------ EXERCISE DATA ------

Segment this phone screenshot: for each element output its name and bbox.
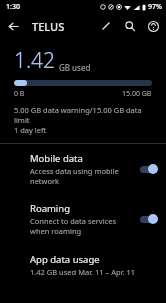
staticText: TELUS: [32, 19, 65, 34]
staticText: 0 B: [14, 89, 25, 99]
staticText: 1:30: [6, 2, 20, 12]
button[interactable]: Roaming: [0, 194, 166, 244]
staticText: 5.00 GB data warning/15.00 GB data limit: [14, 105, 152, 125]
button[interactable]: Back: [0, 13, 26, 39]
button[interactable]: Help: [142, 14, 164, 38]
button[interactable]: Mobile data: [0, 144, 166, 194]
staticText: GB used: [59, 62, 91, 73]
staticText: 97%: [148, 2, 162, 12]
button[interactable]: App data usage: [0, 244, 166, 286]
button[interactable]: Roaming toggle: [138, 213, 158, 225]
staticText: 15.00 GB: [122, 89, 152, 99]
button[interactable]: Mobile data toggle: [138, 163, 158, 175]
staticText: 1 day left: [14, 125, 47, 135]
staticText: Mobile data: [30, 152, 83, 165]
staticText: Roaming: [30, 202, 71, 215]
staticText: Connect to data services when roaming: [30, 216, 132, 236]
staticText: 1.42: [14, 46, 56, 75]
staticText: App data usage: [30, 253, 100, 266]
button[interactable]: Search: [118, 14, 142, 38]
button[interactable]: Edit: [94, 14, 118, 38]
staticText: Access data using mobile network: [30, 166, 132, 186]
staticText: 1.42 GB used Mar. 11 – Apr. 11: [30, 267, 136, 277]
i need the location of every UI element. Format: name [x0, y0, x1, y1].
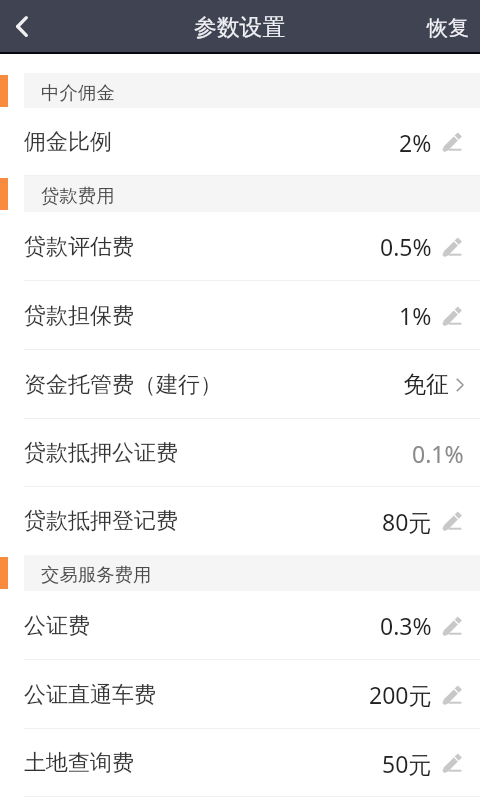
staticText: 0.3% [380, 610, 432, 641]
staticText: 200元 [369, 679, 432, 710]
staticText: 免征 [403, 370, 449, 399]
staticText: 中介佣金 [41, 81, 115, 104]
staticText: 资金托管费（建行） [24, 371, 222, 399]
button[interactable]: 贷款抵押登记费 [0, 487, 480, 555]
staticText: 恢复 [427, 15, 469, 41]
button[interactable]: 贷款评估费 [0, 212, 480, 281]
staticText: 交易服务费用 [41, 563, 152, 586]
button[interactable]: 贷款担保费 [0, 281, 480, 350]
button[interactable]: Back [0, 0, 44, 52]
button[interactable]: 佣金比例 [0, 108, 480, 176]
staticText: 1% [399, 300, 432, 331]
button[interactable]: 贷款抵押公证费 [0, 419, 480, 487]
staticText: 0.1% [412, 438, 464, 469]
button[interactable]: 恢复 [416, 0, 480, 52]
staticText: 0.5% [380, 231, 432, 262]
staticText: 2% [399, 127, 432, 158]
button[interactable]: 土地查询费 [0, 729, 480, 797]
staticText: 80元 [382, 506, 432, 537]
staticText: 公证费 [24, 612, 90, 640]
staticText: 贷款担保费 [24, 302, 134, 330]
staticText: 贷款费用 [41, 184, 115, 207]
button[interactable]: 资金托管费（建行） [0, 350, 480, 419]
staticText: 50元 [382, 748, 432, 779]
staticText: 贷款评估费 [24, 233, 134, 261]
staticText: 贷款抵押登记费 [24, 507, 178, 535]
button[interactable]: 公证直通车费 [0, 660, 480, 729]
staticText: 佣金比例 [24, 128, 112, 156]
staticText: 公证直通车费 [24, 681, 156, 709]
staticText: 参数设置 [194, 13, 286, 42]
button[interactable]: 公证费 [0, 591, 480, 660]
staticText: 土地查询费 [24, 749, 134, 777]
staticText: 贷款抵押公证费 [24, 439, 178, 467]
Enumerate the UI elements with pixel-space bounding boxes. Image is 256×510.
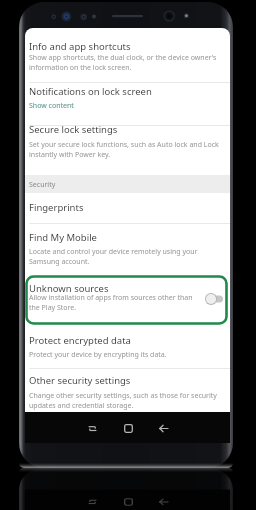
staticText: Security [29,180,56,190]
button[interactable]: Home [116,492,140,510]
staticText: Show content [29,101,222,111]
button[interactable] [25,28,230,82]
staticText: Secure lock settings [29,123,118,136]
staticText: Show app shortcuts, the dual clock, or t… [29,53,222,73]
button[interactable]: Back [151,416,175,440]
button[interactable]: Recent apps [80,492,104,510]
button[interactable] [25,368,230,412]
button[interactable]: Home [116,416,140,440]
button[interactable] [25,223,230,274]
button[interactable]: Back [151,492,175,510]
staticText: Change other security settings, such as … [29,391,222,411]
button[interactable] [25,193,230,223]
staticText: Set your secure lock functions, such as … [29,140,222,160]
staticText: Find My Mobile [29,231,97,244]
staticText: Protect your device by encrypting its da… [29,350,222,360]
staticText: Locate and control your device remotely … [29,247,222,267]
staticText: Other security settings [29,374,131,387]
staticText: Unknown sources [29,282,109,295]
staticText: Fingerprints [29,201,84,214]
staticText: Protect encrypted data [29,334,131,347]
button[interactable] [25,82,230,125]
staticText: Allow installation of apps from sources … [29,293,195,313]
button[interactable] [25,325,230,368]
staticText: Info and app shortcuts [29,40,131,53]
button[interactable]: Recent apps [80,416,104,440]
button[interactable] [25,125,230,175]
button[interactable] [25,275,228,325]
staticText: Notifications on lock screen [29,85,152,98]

------
------ EXERCISE DATA ------

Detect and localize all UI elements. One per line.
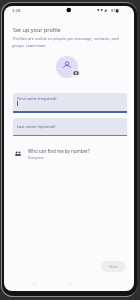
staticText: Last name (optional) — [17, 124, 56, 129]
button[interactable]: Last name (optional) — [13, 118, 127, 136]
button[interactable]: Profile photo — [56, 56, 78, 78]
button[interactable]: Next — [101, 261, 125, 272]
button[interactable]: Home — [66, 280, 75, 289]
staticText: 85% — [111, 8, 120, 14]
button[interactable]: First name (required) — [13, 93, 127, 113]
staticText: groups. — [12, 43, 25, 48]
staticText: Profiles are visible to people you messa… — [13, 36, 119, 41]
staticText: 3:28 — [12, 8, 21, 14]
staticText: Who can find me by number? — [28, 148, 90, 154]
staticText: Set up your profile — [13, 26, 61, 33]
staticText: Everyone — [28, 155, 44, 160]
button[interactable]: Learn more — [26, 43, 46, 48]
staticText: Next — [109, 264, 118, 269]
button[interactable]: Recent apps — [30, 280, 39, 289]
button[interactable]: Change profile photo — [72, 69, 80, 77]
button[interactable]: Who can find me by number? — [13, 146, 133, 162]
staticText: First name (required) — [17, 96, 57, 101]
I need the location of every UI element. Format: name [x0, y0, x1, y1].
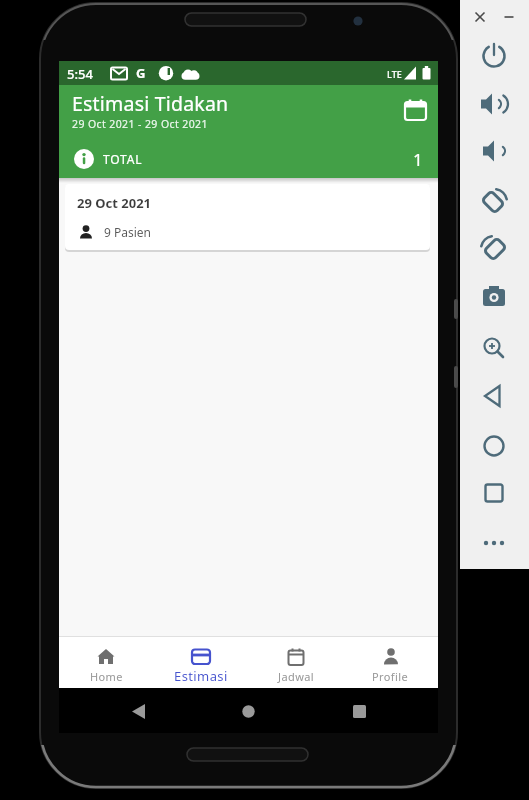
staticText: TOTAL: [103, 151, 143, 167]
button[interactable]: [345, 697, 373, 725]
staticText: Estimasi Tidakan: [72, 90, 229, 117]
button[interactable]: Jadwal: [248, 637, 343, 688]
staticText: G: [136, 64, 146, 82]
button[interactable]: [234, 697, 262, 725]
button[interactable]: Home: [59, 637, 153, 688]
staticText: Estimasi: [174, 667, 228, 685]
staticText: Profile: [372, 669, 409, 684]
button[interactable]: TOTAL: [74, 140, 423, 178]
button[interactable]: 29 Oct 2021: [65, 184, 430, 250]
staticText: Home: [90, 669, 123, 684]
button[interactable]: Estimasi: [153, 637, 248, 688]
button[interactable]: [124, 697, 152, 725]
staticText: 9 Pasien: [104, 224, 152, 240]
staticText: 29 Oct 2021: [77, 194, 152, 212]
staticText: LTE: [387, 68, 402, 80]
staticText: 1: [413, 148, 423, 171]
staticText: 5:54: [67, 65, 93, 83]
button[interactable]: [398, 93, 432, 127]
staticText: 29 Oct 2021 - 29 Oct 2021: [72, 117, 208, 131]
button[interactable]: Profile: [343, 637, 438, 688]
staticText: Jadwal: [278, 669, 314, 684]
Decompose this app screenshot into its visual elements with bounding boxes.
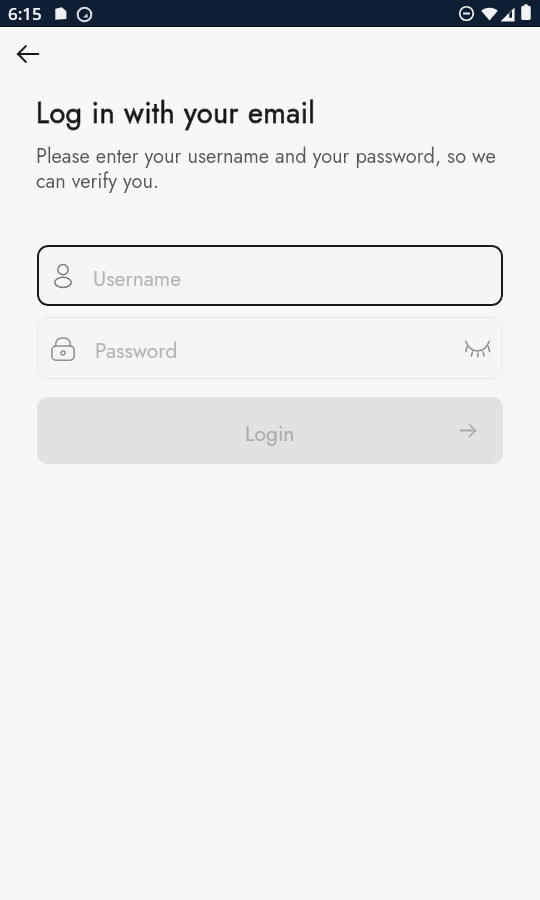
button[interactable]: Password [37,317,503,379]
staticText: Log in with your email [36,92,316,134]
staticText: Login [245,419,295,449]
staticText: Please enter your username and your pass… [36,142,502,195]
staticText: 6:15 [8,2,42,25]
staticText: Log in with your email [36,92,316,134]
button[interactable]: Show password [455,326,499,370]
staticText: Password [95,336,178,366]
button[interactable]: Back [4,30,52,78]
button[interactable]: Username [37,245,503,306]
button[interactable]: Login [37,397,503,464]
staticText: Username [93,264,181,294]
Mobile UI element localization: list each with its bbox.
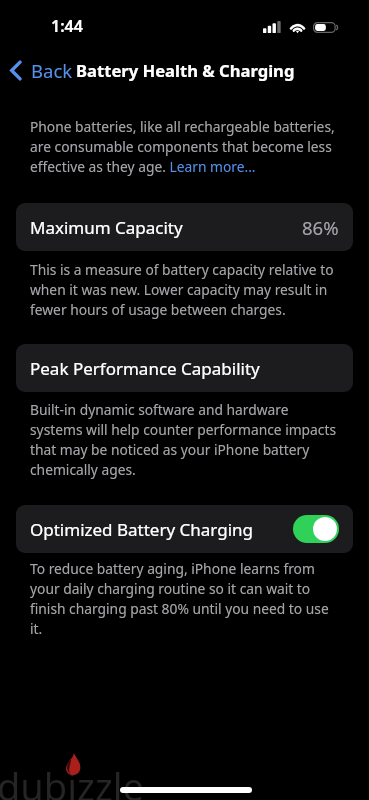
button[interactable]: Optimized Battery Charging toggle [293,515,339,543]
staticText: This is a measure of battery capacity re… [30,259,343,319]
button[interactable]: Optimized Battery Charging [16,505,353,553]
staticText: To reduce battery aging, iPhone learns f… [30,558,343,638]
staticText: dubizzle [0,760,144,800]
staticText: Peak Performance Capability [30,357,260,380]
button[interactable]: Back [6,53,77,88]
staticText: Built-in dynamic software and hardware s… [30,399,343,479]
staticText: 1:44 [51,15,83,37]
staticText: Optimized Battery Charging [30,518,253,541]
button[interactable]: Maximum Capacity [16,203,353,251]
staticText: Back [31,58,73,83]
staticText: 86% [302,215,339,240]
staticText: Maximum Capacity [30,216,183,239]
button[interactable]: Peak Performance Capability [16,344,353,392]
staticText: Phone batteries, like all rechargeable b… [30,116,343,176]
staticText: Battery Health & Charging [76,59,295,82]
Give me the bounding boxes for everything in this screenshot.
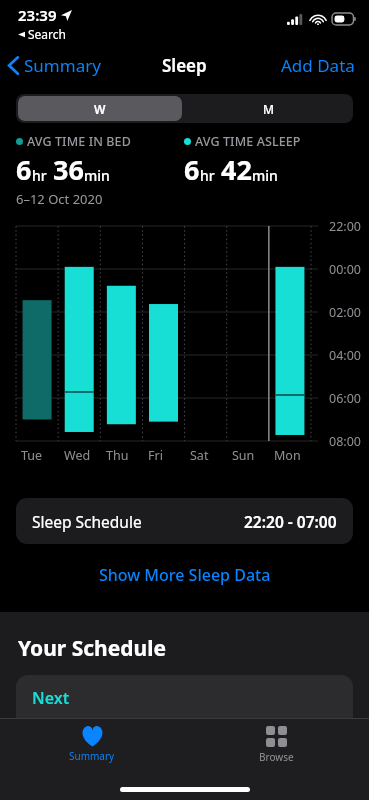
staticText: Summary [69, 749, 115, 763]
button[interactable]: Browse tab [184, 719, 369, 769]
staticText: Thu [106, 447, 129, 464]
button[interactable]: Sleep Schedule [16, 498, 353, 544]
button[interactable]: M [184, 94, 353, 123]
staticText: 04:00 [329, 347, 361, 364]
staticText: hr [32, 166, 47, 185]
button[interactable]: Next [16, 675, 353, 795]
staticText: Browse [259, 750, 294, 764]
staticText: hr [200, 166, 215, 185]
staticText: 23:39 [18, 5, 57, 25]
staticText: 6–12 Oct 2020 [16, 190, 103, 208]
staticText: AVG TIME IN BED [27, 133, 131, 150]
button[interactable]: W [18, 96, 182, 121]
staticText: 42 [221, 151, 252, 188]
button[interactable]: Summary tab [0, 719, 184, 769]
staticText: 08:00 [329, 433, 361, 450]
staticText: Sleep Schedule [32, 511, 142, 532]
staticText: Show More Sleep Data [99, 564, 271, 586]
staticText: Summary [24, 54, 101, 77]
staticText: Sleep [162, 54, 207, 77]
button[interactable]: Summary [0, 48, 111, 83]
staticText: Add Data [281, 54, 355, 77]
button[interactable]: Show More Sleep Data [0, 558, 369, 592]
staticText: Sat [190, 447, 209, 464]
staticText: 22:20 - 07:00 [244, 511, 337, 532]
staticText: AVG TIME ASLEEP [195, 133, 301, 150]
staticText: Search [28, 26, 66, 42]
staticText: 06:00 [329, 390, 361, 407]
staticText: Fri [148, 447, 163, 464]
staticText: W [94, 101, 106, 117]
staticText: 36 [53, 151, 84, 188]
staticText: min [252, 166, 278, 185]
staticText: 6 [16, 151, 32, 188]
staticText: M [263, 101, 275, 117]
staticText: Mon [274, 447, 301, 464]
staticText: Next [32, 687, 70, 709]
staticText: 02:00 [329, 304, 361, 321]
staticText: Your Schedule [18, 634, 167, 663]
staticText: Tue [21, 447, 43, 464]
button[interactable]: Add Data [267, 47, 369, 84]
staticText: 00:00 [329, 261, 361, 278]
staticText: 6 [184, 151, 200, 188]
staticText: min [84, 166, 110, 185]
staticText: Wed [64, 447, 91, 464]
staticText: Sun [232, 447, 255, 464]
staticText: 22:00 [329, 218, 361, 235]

------

### EXERCISE AIM
When a line in the data contains the string "number", copy that line.

### RESULT
staticText: Who can find me by number? — [28, 148, 90, 154]
button[interactable]: Who can find me by number? — [13, 146, 133, 162]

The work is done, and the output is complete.